Wenn die Tante, die ihre Reisen eigentlich immer ankündigt, urplötzlich angeblich in der Ukraine ist, ist Vorsicht geboten.

EsslingenDie Tante aus dem Norden unserer Republik ist offenkundig verreist. Es sei ihr gegönnt, wenngleich besagte Tante ihre Reisen normalerweise rechtzeitig anzukündigen pflegt. Vielleicht hat sie im Reisebüro ein Schnäppchen erwischt und musste sich schnell entscheiden. Aber für die Ukraine? Normalerweise zieht es die sprachbegabte Frau nach Spanien, Italien, Portugal oder Frankreich, wo sie mit den Einheimischen reden kann, als wäre sie zu Hause. Sieben Spachen spricht sie fließend – ukrainisch gehört nicht dazu, russisch auch nicht.

Aber sie ist nun mal in der Ukraine, wie die Tante soeben per E-Mail mitteilt. Und obwohl die politischen Verhältnisse in diesem Land nicht gerade vertrauenserweckend sind, befindet sie sich an einem sicheren Ort: in polizeilichem Gewahrsam.
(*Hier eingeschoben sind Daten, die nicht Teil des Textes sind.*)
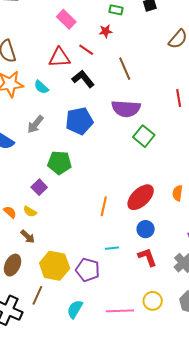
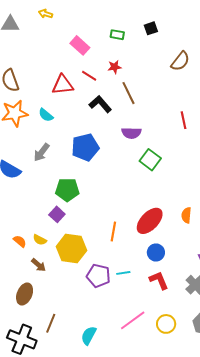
pink rectangle: (66, 19) -> (80, 45), moved
red star: (106, 31) -> (115, 67), moved
black L-shape: (83, 79) -> (100, 104), moved
purple semicircle: (126, 109) -> (131, 133), size x0.7
purple square: (39, 187) -> (57, 214), moved
yellow hexagon: (55, 266) -> (71, 249), moved
purple pentagon: (88, 270) -> (98, 276), moved
pink line: (120, 311) -> (133, 320), moved, turned -32

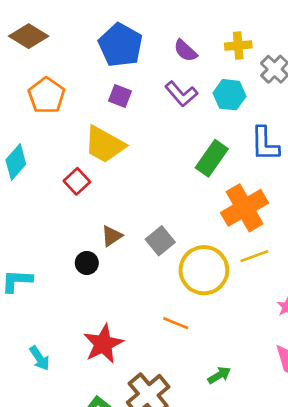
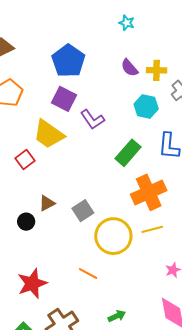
purple semicircle: (185, 51) -> (129, 68), moved
purple L-shape: (181, 94) -> (92, 119), moved
purple square: (120, 96) -> (64, 99), size x1.4

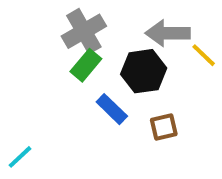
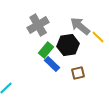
gray arrow: (168, 33) -> (80, 26), turned 40
green rectangle: (86, 65) -> (46, 50), moved

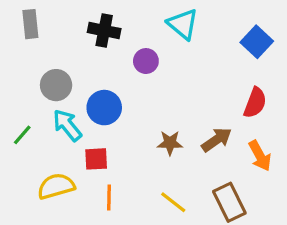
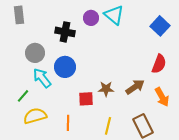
black cross: (104, 31) -> (65, 32), moved
purple circle: (146, 61) -> (91, 18), moved
green line: (22, 135) -> (23, 96), moved
red square: (96, 159) -> (86, 99), moved
yellow line: (173, 202) -> (108, 126), turned 66

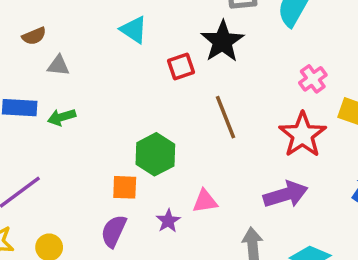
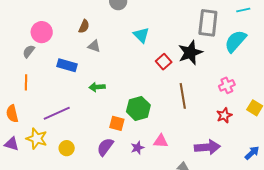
brown semicircle: (34, 36) -> (84, 26), turned -56
red square: (181, 66) -> (164, 62), turned -35
pink cross: (313, 79) -> (227, 85), moved
green arrow: (62, 117) -> (97, 87), moved
red star: (303, 135) -> (224, 115), size x0.6

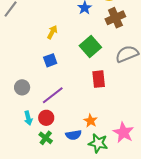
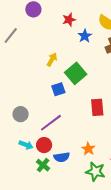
green square: (90, 47) -> (76, 73), moved
blue square: (50, 60) -> (58, 89), moved
cyan arrow: (28, 118) -> (26, 145), turned -56
blue semicircle: (74, 135) -> (62, 157), moved

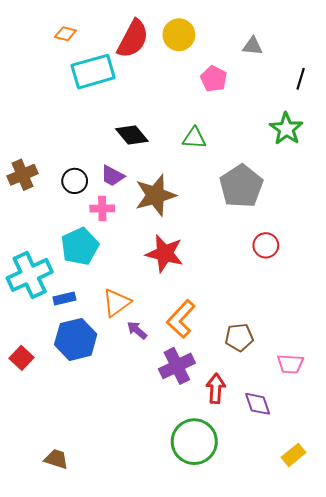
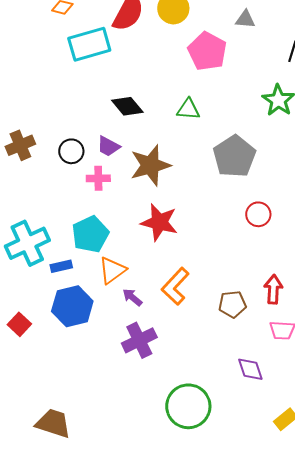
pink pentagon: (214, 79) -> (207, 51), size x1.5
cyan pentagon: (80, 246) -> (90, 234), moved
purple cross: (177, 366) -> (139, 340), moved
red arrow: (216, 388) -> (273, 289), moved
brown trapezoid: (56, 459) -> (53, 423), size x1.5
Weil ihr nämlich Geld, Pass und Flugkarten gestohlen worden sind, vermochte sie sich gegenüber der Polizei nicht auszuweisen und landete vermutlich als potenzielle Gefährderin mit der Erfahrung von mehr als 70 Jahren im Knast.

Aber es gibt Hoffnung. Gegen Überweisung von 5000 Euro auf das in der Mail vermerkte Konto könne man sie sozusagen auslösen, teilt die Tante dem Neffen mit und bittet um diesen Liebesdienst. Das Geld werde sie selbstverständlich umgehend nach ihrer Rückkehr zurückerstatten, verspricht sie. Immerhin weiß der Empfänger der E-Mail: Auf die Frau ist Verlass.

Gleichwohl wird der Neffe längst von einem gewissen Misstrauen umgetrieben, weshalb er mal eben versucht, die Tante in der Ukraine auf dem Handy zu erreichen. Das klappt sogar. Offenbar sind die ukrainischen Sicherheitskräfte so freundlich und lassen ihren Gefangenen das Mobiltelefon. Die Tante freut sich erst über den Anruf und macht dann einen etwas irritierten Eindruck ob der Frage, wo sie sich denn gerade aufhalte. „Zu Hause“, kommt es zurück. Und das ist definitiv nicht die Ukraine, sondern der Versuch eines Trickbetrügers, den Leuten das Geld aus der Tasche zu ziehen. Irgendwie ist er an die Kontakte auf Tantchens Handy gekommen und versucht nun mit einer rührseligen Geschichte die Herzen und Geldbörsen von Menschen zu öffnen, die augenscheinlich in einem engeren Verhältnis zur Inhaberin des Smartphones stehen.

Die Tante verfügt mittlerweile über eine neue Erfahrung, Mobilfunknummer und Mail-Adresse, während sich der Neffe Sorgen macht, ob man eventuell auch sein Handy gehackt hat. Einige Wochen gab es nun keine besonderen Vorkommnisse. Was aber nichts an der Tatsache ändert, dass Tante und Neffe stets einen großen Bogen um die Ukraine machen werden.